La depressione è diventata il disordine mentale più trattato, e si pensa che circa un Americano su dieci per anno soffra di questo problema. La sensazione che la depressione sia una causa di disabilità è diffusa in tutti i Paesi e ha portato a un aumento crescente del consumo di antidepressivi, a screening per la depressione sia negli ospedali che nelle scuole, e infine ha spinto verso diagnosi precoci di depressione, ma tutto ciò sulle basi di pochi o scarsi sintomi, con lo scopo di prevenire lo svilupparsi di situazioni di peggioramento.

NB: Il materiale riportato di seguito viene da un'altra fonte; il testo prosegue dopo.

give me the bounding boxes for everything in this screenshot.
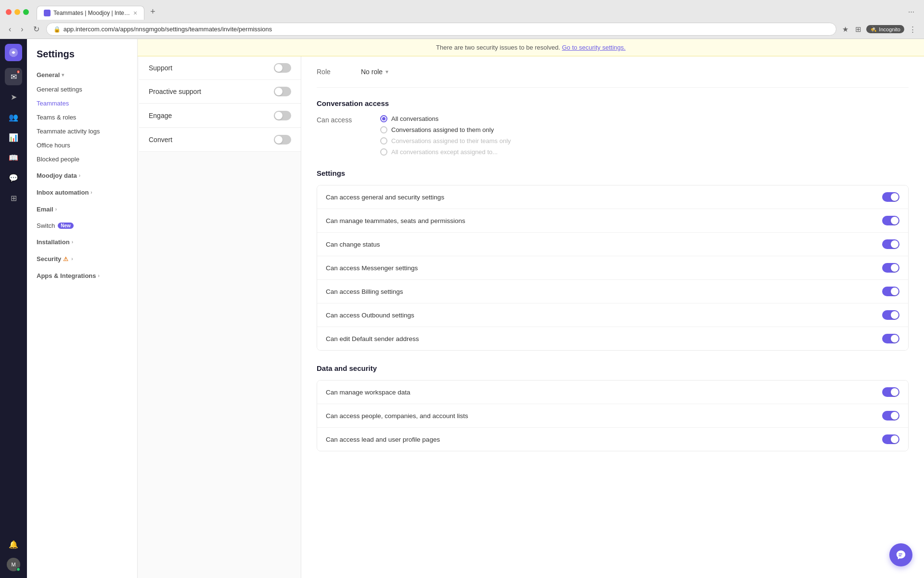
data-row-1: Can access people, companies, and accoun… [317, 404, 908, 428]
support-toggle[interactable] [274, 63, 291, 73]
more-button[interactable]: ⋮ [907, 23, 918, 36]
sidebar-item-teammates[interactable]: Teammates [27, 96, 137, 110]
general-section: General ▾ General settings Teammates Tea… [27, 67, 137, 166]
minimize-window-button[interactable] [14, 9, 20, 15]
security-header[interactable]: Security ⚠ › [27, 251, 137, 266]
bookmark-button[interactable]: ★ [840, 23, 850, 36]
sidebar-item-office-hours[interactable]: Office hours [27, 138, 137, 152]
back-button[interactable]: ‹ [6, 23, 14, 36]
settings-toggle-6[interactable] [882, 334, 899, 343]
settings-list: Can access general and security settings… [317, 185, 909, 351]
sidebar-item-inbox[interactable]: ✉ 1 [5, 68, 22, 85]
chat-fab[interactable] [889, 543, 912, 566]
online-indicator [16, 567, 20, 571]
convert-permission-row: Convert [139, 128, 301, 152]
data-security-title: Data and security [317, 364, 909, 372]
app-logo[interactable] [5, 44, 22, 61]
engage-label: Engage [149, 112, 172, 119]
forward-button[interactable]: › [18, 23, 26, 36]
banner-text: There are two security issues to be reso… [436, 44, 560, 51]
tab-close-button[interactable]: × [133, 9, 137, 17]
settings-toggle-2[interactable] [882, 239, 899, 249]
general-chevron: ▾ [62, 72, 64, 78]
engage-toggle[interactable] [274, 111, 291, 120]
close-window-button[interactable] [6, 9, 12, 15]
email-section: Email › [27, 202, 137, 217]
bell-icon: 🔔 [9, 540, 18, 549]
security-label: Security [37, 255, 61, 263]
sidebar-item-switch[interactable]: Switch New [27, 219, 137, 233]
apps-integrations-section: Apps & Integrations › [27, 268, 137, 283]
radio-team-only-label: Conversations assigned to their teams on… [391, 137, 511, 144]
installation-header[interactable]: Installation › [27, 235, 137, 250]
settings-toggle-3[interactable] [882, 263, 899, 273]
settings-toggle-1[interactable] [882, 216, 899, 225]
inbox-automation-header[interactable]: Inbox automation › [27, 185, 137, 200]
refresh-button[interactable]: ↻ [30, 23, 42, 36]
role-row: Role No role ▾ [317, 68, 909, 88]
apps-integrations-header[interactable]: Apps & Integrations › [27, 268, 137, 283]
sidebar-item-reports[interactable]: 📊 [5, 129, 22, 146]
apps-icon: ⊞ [11, 194, 17, 203]
convert-toggle[interactable] [274, 135, 291, 144]
radio-team-only: Conversations assigned to their teams on… [380, 137, 511, 144]
data-toggle-2[interactable] [882, 434, 899, 444]
engage-permission-row: Engage [139, 104, 301, 128]
data-row-0: Can manage workspace data [317, 381, 908, 404]
role-select[interactable]: No role ▾ [361, 68, 388, 76]
contacts-icon: 👥 [9, 113, 18, 122]
radio-all-conversations[interactable]: All conversations [380, 115, 511, 122]
url-text: app.intercom.com/a/apps/nnsgmgob/setting… [64, 26, 272, 33]
settings-row-2: Can change status [317, 233, 908, 256]
sidebar-item-contacts[interactable]: 👥 [5, 108, 22, 126]
maximize-window-button[interactable] [23, 9, 29, 15]
extension-button[interactable]: ⊞ [853, 23, 863, 36]
proactive-support-toggle[interactable] [274, 87, 291, 96]
moodjoy-chevron: › [79, 173, 80, 178]
support-label: Support [149, 64, 172, 72]
security-settings-link[interactable]: Go to security settings. [562, 44, 626, 51]
radio-assigned-only[interactable]: Conversations assigned to them only [380, 126, 511, 133]
new-tab-button[interactable]: + [145, 4, 160, 20]
sidebar-item-chat[interactable]: 💬 [5, 169, 22, 186]
role-label: Role [317, 68, 355, 76]
settings-row-3: Can access Messenger settings [317, 256, 908, 280]
active-tab[interactable]: Teammates | Moodjoy | Interco... × [37, 6, 144, 20]
sidebar-item-teams-roles[interactable]: Teams & roles [27, 110, 137, 124]
radio-all-conversations-inner [382, 117, 385, 120]
email-header[interactable]: Email › [27, 202, 137, 217]
moodjoy-data-header[interactable]: Moodjoy data › [27, 168, 137, 183]
sidebar-item-general-settings[interactable]: General settings [27, 82, 137, 96]
settings-toggle-5[interactable] [882, 310, 899, 320]
settings-toggle-0[interactable] [882, 192, 899, 202]
chat-icon: 💬 [9, 173, 18, 183]
settings-toggle-4[interactable] [882, 287, 899, 296]
installation-section: Installation › [27, 235, 137, 250]
data-toggle-1[interactable] [882, 411, 899, 420]
settings-label-3: Can access Messenger settings [326, 264, 418, 272]
security-chevron: › [71, 256, 73, 262]
sidebar-item-blocked-people[interactable]: Blocked people [27, 152, 137, 166]
sidebar-title: Settings [27, 49, 137, 67]
avatar[interactable]: M [5, 556, 22, 573]
sidebar-item-apps[interactable]: ⊞ [5, 189, 22, 207]
sidebar-item-activity-logs[interactable]: Teammate activity logs [27, 124, 137, 138]
right-panel: Role No role ▾ Conversation access Can a… [301, 56, 924, 578]
conversation-access-section: Conversation access Can access All conve… [317, 99, 909, 156]
notification-badge: 1 [16, 70, 20, 74]
browser-actions: ★ ⊞ 🕵 Incognito ⋮ [840, 23, 918, 36]
incognito-badge: 🕵 Incognito [866, 25, 904, 33]
data-label-1: Can access people, companies, and accoun… [326, 412, 468, 420]
sidebar-item-notifications[interactable]: 🔔 [5, 536, 22, 553]
settings-label-0: Can access general and security settings [326, 194, 444, 201]
browser-tabs: Teammates | Moodjoy | Interco... × + [37, 4, 160, 20]
address-bar[interactable]: 🔒 app.intercom.com/a/apps/nnsgmgob/setti… [46, 23, 837, 36]
window-controls [6, 9, 29, 15]
radio-except-assigned-label: All conversations except assigned to... [391, 148, 498, 156]
sidebar-item-knowledge[interactable]: 📖 [5, 149, 22, 166]
data-toggle-0[interactable] [882, 387, 899, 397]
data-label-0: Can manage workspace data [326, 389, 411, 396]
radio-options: All conversations Conversations assigned… [380, 115, 511, 156]
general-section-header[interactable]: General ▾ [27, 67, 137, 82]
sidebar-item-send[interactable]: ➤ [5, 88, 22, 105]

Ma quali sono le dimensioni del problema? L’anno scorso in Inghilterra i medici hanno prescritto 31 milioni di ricette per antidepressivi, un numero mai raggiunto prima. Anche in Italia è sempre più seguita la terapia farmacologica: a dimostrarlo è l’aumento delle prescrizioni degli antidepressivi. Negli ultimi sette anni, dal ’99 al 2006, il numero delle persone a cui vengono somministrati si è quasi triplicato. Le scoperte scientifiche dell’ultimo decennio hanno permesso di sviluppare nuove categorie di farmaci, molto più specifiche e con effetti collaterali inferiori.
Demonizzati per anni, oggi gli antidepressivi sembrano non fare più così paura; infatti, in Italia, su 568.000 minori con un’età compresa da 0 a 17 anni, il 2,4% dei maschi e il 3,25% delle femmine assumono antidepressivi. Tra gli adolescenti, cioè i ragazzi con un’età dai 14 ai 17 anni, prendono questo tipo di farmaci circa il 6% dei maschi e più del 10% delle femmine.
Bene, il problema è importante e investe talmente tanti settori, dal sanitario al sociale, che non c’è altro da aggiungere: è un libro sicuramente da leggere. Consigliato a tutti.